Learning ClojureSeptember 3, 2010 at 9:19 pm | Posted in Clojure, Programming | 2 Comments
Recently I rediscovered an old love of mine. No, this didn’t happen at a high-school reunion. As part of my New Year’s resolution I had planned to learn two new programming languages in 2010. And somehow Clojure caught my eye. The language makes a lot of sense to me since I have always been (hence the old love) fond of functional programming languages. This started back in ’90 when I learned Emacs and soon discovered that I could do wonderful things using elisp. Like generating loads of boilerplate C++ code. Next I was working on a drawing and display application for chemical plants. For performance reasons the core was written in C, but I needed an extension language for quick proof of concepts. Someone on Usenet recommended Scheme to me. This worked great for that particular application. Functional programming had a major impact on my programming style, even when doing mostly Java, C, C++ and C# later. Of course C# nowadays has a lot of nice features (Lambda expressions, LINQ, etc.) that makes this easier.
Now to really learn a new language one should spent time implementing something not trivial. “Hello world” just won’t do. Unfortunately I don’t have the time to work on such a project. I did some experiments with Clojure on my Android phone, but soon found out that at it’s current incarnation it is too slow. This is caused by shortcomings on the Dalvik platform and might be improved in the (hopefully) near future.
In the meantime I try to learn the language by explaining it to others and toying with well defined little problems. One of the problems I run into was on StackOverflow: this question is about how to select n random values from a given range [begin, end], with the additional restriction that all the values should be unique. For example if I select 5 random values from the range is between 1 and 13 ([1, 2, 3, 4, 5, 6, 7, 8, 9, 10, 11, 12, 13]) I could end up with 4, 9, 2, 12, 10.
You can do this (since Clojure 1.2) in a very simple one-liner, but let me show my first implementation here:
(defn my-helper [n coll selected] (if (zero? n) selected (let [val (rand-nth coll) coll1 (remove (fn [item] (= item val)) coll) sel1 (cons val selected)] (my-helper (dec n) coll1 sel1)))) (defn n-select [n coll] (my-helper n coll nil)) (println (n-select 5 (range 1 15)))
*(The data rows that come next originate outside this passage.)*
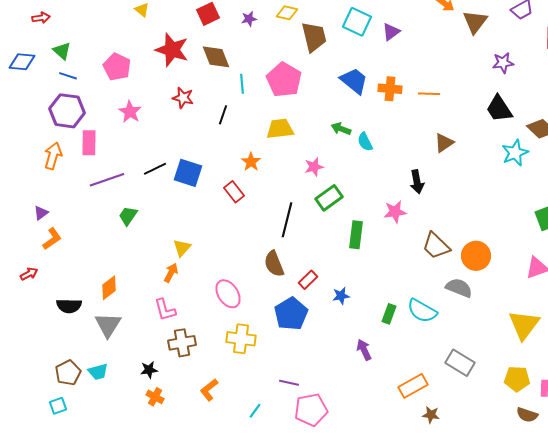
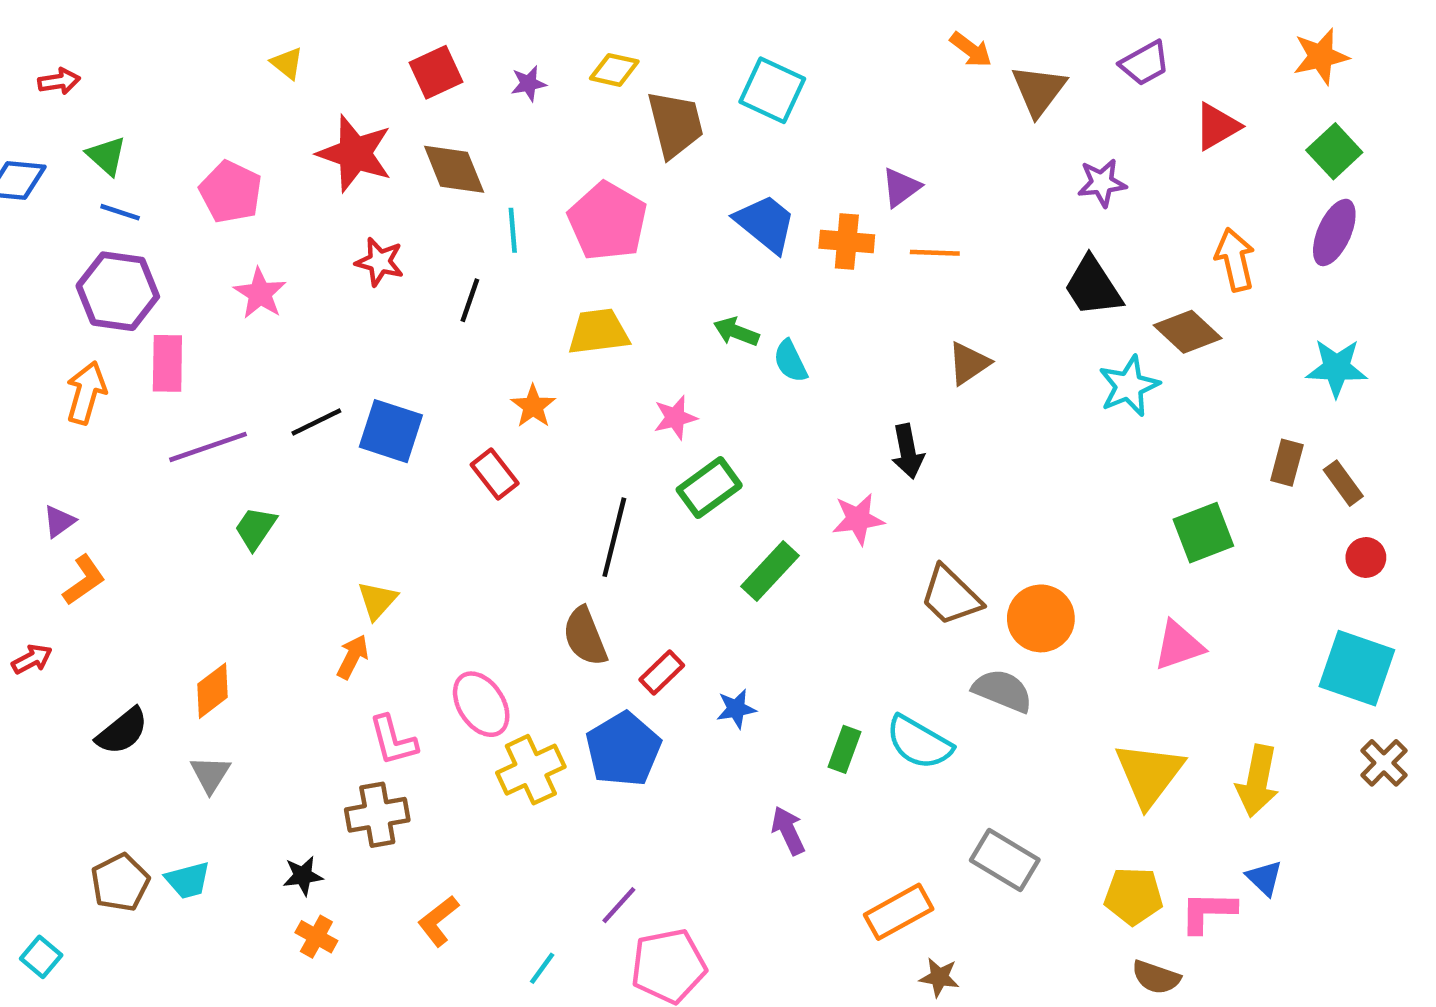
purple triangle: (391, 32) -> (901, 187), moved
green rectangle: (356, 235) -> (770, 571), turned 36
black semicircle: (69, 306) -> (122, 731), turned -40
pink L-shape: (165, 310) -> (393, 740), moved
gray triangle: (108, 325) -> (210, 774), size x0.7
yellow cross: (241, 339) -> (531, 770), moved, turned -32
purple line: (289, 383) -> (619, 905), turned -60
cyan square: (58, 406) -> (41, 957), moved, turned -30

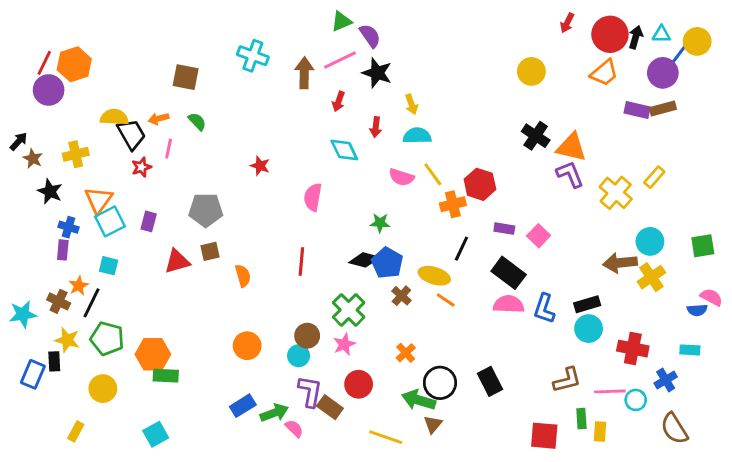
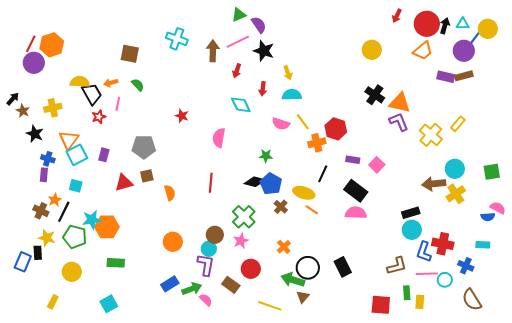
blue L-shape: (544, 309) -> (424, 252), moved
cyan star: (23, 314) -> (92, 220), moved
orange hexagon: (153, 354) -> (107, 227), moved
blue cross: (666, 380) -> (466, 266), turned -35
purple L-shape: (310, 391) -> (206, 265), moved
Before I go through the code let me explain the algorithm first: I first create a sequence with a given range together with a new and initially empty sequence. Next I select random entries from the generated range, remove them from it, and add these entries to the new sequence. In short, I randomly move items from one sequence to the other, thus guaranteeing that the values in the new sequence are unique.
Since the algorithm is recursive (Clojure doesn’t have regular loops!) I have to test for an end condition. This is done in line 2, which test whether the number of remaining items to select (n) is already zero. If so, I return the new selection in line 3. If not, we continue with line 4 in which I initialize 3 variables: first val which is a random value from the collection coll. The new collection coll1 is the old collection with this value removed. And finally in line 6 we add this value which results in a new collection sel1. Line 7 calls the function again with these new values. This code is pretty easy to understand for anyone who ever implemented a recursive version of a factorial calculation in any language.
This first implementation can be somewhat shortened by using a shortcut for anonymous functions:
(defn my-helper [n coll selected] (if (zero? n) selected (let [val (rand-nth coll) coll1 (remove #(= % val) coll) sel1 (cons val selected)] (my-helper (dec n) coll1 sel1))))
On line 5 I have introduced #(= % val) The % character is the first parameter. As you can see there is no need anymore for the parameter block. The # is a shortcut for an anonymous function.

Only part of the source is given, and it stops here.